(Page-level text extractions)

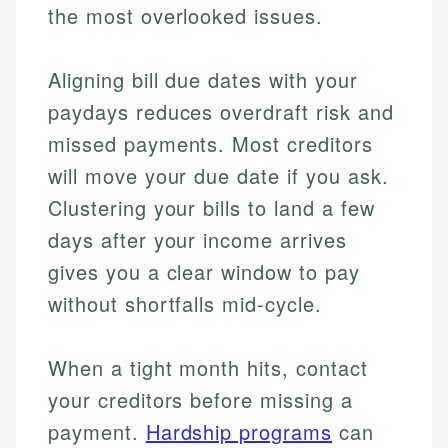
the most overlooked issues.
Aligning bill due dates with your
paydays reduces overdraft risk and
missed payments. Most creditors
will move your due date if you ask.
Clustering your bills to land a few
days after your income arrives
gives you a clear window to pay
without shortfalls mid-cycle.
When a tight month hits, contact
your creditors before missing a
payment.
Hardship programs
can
--
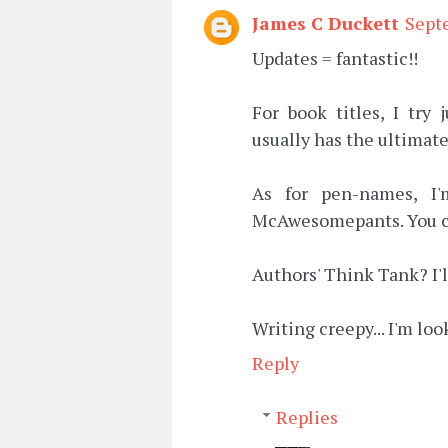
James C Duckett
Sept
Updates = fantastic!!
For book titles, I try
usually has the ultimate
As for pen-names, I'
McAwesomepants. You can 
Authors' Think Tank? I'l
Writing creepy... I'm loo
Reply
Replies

■ WHAT IS REQUIRED ■
Go through the entries and report every line with the string "creditors".

■ WRITTEN RESPONSE ■
missed payments. Most creditors
your creditors before missing a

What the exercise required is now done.